No dia a dia da escola, nos Conselhos de Classe, na sala dos professores[1], percebe-se, de alguma maneira a lembrança nostálgica desse lugar sagrado que o professor ocupava e que agora se encontra em estado de profanação[2]. É, de fato, fácil perceber o desejo que muitos professores têm de fazer da sala de aula e da escola o templo sagrado do conhecimento. Para muitos professores, o conhecimento técnico é adquirido só - e somente só - na escola e passa, necessariamente, pelo aferimento do professor, talvez porque resistam ao processo de profanação.
Se dependesse de muitos dos professores, esse lugar sagrado da sala de aula, este templo, ainda seria um lugar onde "todos o reverenciam, ficam de pé e esperam sua permissão para sentar" (FERREIRA, 2002, p.105), ou de como escutei certo dia de um professor no corredor da escola, quando este se referia a um episódio acontecido no início de um turno quando chegava em sala de aula e lá havia um aluno sentado na classe com os pés na cadeira: "Cheguei na sala de aula o aluno nem tomou conhecimento da [M]inha presença" (grifos meus). Se o professor entende isso como "falta de educação e de respeito", eu entendo como uma necessidade do professor se sentir "venerado" como um Deus, em sua manifestação divina, e que resistindo ao processo de profanação da sua figura e de seu prestígio social, protesta na forma de um discurso nostálgico dizendo: "as coisas não são mais como antigamente, está tudo perdido".

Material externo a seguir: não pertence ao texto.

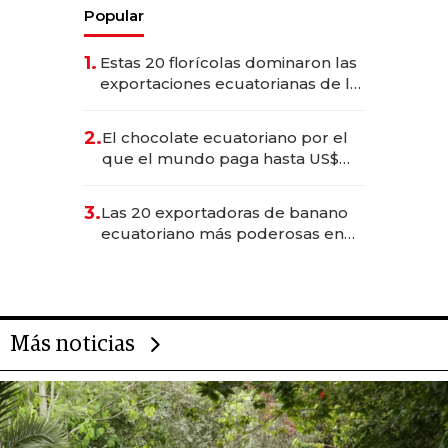
Popular
1.
Estas 20 florícolas dominaron las
exportaciones ecuatorianas de la
industria en 2025
2.
El chocolate ecuatoriano por el
que el mundo paga hasta US$
490 por barra
3.
Las 20 exportadoras de banano
ecuatoriano más poderosas en
2025
Más noticias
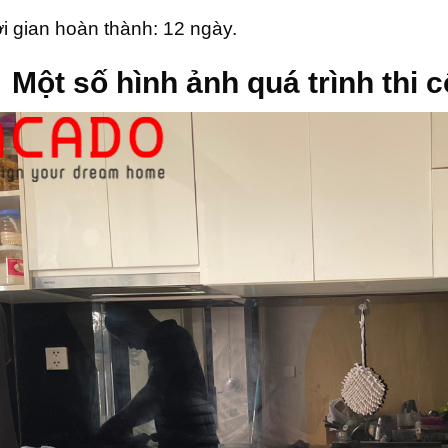
i gian hoàn thành: 12 ngày.
Một số hình ảnh quá trình thi 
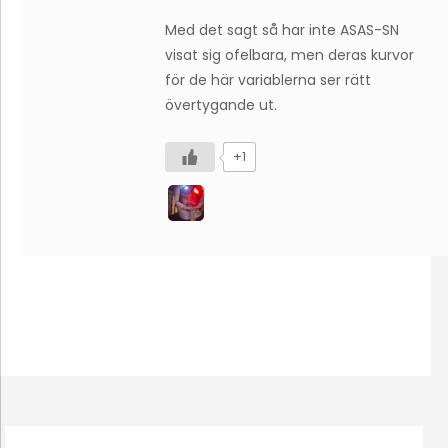
Med det sagt så har inte ASAS-SN
visat sig ofelbara, men deras kurvor
för de här variablerna ser rätt
övertygande ut.
+1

Se dependesse de muitos, a escola e a figura do professor estaria em plano superior e sagrado a fim de realizar, sem influência exterior, "o culto divino de todos os dias: a aula" (FERREIRA, 2002, p.105), neste caso de todas as noites, bem como do culto da transmissão da verdade científica e do conhecimento técnico superior.

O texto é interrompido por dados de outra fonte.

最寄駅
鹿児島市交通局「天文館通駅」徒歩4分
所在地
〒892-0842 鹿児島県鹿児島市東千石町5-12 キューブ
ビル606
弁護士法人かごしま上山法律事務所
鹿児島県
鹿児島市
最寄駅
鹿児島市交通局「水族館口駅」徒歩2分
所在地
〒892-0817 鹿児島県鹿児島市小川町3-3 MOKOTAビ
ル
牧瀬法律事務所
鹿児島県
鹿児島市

Esta referência ou esta representação de docente não teria se constituído no imaginário destes professores quando ainda eram, eles mesmos alunos e a figura do seu professor era figura sagrada, inquestionável, passível de absoluta veneração e representante oficial e institucional da verdade?
Se o modelo de professor, a referência de docente era configurada desta forma, então, como ser, ele mesmo, um professor diferente, um outro professor, um professor agora profanado, comum, homogêneo e igual aos demais mortais?
[1] Na sala dos professores, o professor é o rei, o divino. É possível perceber que a sala dos professores, de fato, é o lugar absoluto dos professores. Ninguém invade este templo, este lugar sagrado. Os alunos não se arriscam a invadir tal espaço. Sinônimo de respeito e veneração ao tempo e ao espaço de descanso, de preparo, de ócio, do lanche, da torta. Neste espaço não entram estranhos ou estrangeiros. Para ali freqüentar, é necessário estar credenciado, ter a senha de acesso, a chave mestra: ser docente, professor, educador ou mestre.
[2] Para esta discussão entre o sagrado e o profano na profissão docente ver Ferreira (2002).